*What the task asks:* Set the pictures aside and return each record below precisely as written.

==== Dataset records

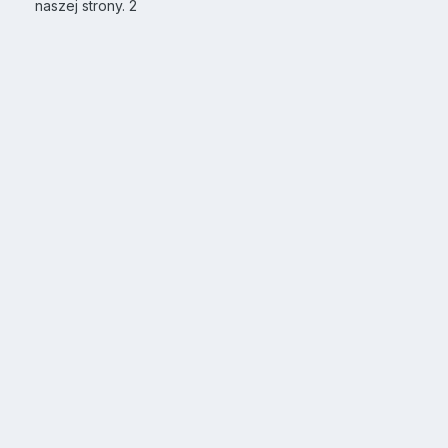
naszej strony. 2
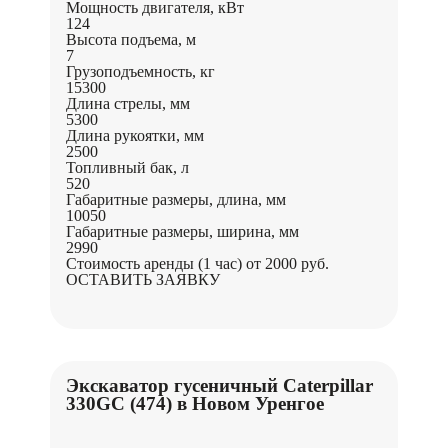
Мощность двигателя, кВт
124
Высота подъема, м
7
Грузоподъемность, кг
15300
Длина стрелы, мм
5300
Длина рукоятки, мм
2500
Топливный бак, л
520
Габаритные размеры, длина, мм
10050
Габаритные размеры, ширина, мм
2990
Стоимость аренды (1 час)
от 2000 руб.
ОСТАВИТЬ ЗАЯВКУ
Экскаватор гусеничный Caterpillar
330GC (474) в Новом Уренгое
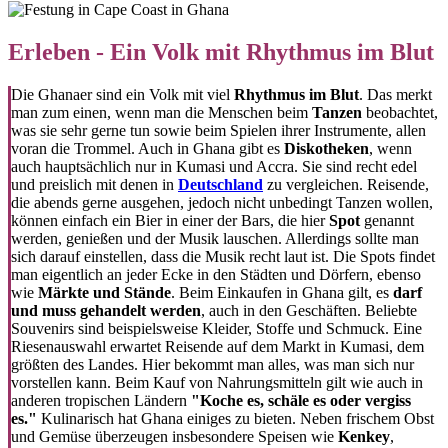
Erleben - Ein Volk mit Rhythmus im Blut
Die Ghanaer sind ein Volk mit viel
Rhythmus im Blut
. Das merkt
man zum einen, wenn man die Menschen beim
Tanzen
beobachtet,
was sie sehr gerne tun sowie beim Spielen ihrer Instrumente, allen
voran die Trommel. Auch in Ghana gibt es
Diskotheken
, wenn
auch hauptsächlich nur in Kumasi und Accra. Sie sind recht edel
und preislich mit denen in
Deutschland
zu vergleichen. Reisende,
die abends gerne ausgehen, jedoch nicht unbedingt Tanzen wollen,
können einfach ein Bier in einer der Bars, die hier
Spot
genannt
werden, genießen und der Musik lauschen. Allerdings sollte man
sich darauf einstellen, dass die Musik recht laut ist. Die Spots findet
man eigentlich an jeder Ecke in den Städten und Dörfern, ebenso
wie
Märkte und Stände
. Beim Einkaufen in Ghana gilt, es
darf
und muss gehandelt werden
, auch in den Geschäften. Beliebte
Souvenirs sind beispielsweise Kleider, Stoffe und Schmuck. Eine
Riesenauswahl erwartet Reisende auf dem Markt in Kumasi, dem
größten des Landes. Hier bekommt man alles, was man sich nur
vorstellen kann. Beim Kauf von Nahrungsmitteln gilt wie auch in
anderen tropischen Ländern
"Koche es, schäle es oder vergiss
es."
Kulinarisch hat Ghana einiges zu bieten. Neben frischem Obst
und Gemüse überzeugen insbesondere Speisen wie
Kenkey
,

========

*Written answer:*
naszej strony. 2
Мощность двигателя, кВт
124
Высота подъема, м
7
Грузоподъемность, кг
15300
Длина стрелы, мм
5300
Длина рукоятки, мм
2500
Топливный бак, л
520
Габаритные размеры, длина, мм
10050
Габаритные размеры, ширина, мм
2990
Стоимость аренды (1 час)
от 2000 руб.
ОСТАВИТЬ ЗАЯВКУ
Экскаватор гусеничный Caterpillar
330GC (474) в Новом Уренгое
Erleben - Ein Volk mit Rhythmus im Blut
Die Ghanaer sind ein Volk mit viel
Rhythmus im Blut
. Das merkt
man zum einen, wenn man die Menschen beim
Tanzen
beobachtet,
was sie sehr gerne tun sowie beim Spielen ihrer Instrumente, allen
voran die Trommel. Auch in Ghana gibt es
Diskotheken
, wenn
auch hauptsächlich nur in Kumasi und Accra. Sie sind recht edel
und preislich mit denen in
Deutschland
zu vergleichen. Reisende,
die abends gerne ausgehen, jedoch nicht unbedingt Tanzen wollen,
können einfach ein Bier in einer der Bars, die hier
Spot
genannt
werden, genießen und der Musik lauschen. Allerdings sollte man
sich darauf einstellen, dass die Musik recht laut ist. Die Spots findet
man eigentlich an jeder Ecke in den Städten und Dörfern, ebenso
wie
Märkte und Stände
. Beim Einkaufen in Ghana gilt, es
darf
und muss gehandelt werden
, auch in den Geschäften. Beliebte
Souvenirs sind beispielsweise Kleider, Stoffe und Schmuck. Eine
Riesenauswahl erwartet Reisende auf dem Markt in Kumasi, dem
größten des Landes. Hier bekommt man alles, was man sich nur
vorstellen kann. Beim Kauf von Nahrungsmitteln gilt wie auch in
anderen tropischen Ländern
"Koche es, schäle es oder vergiss
es."
Kulinarisch hat Ghana einiges zu bieten. Neben frischem Obst
und Gemüse überzeugen insbesondere Speisen wie
Kenkey
,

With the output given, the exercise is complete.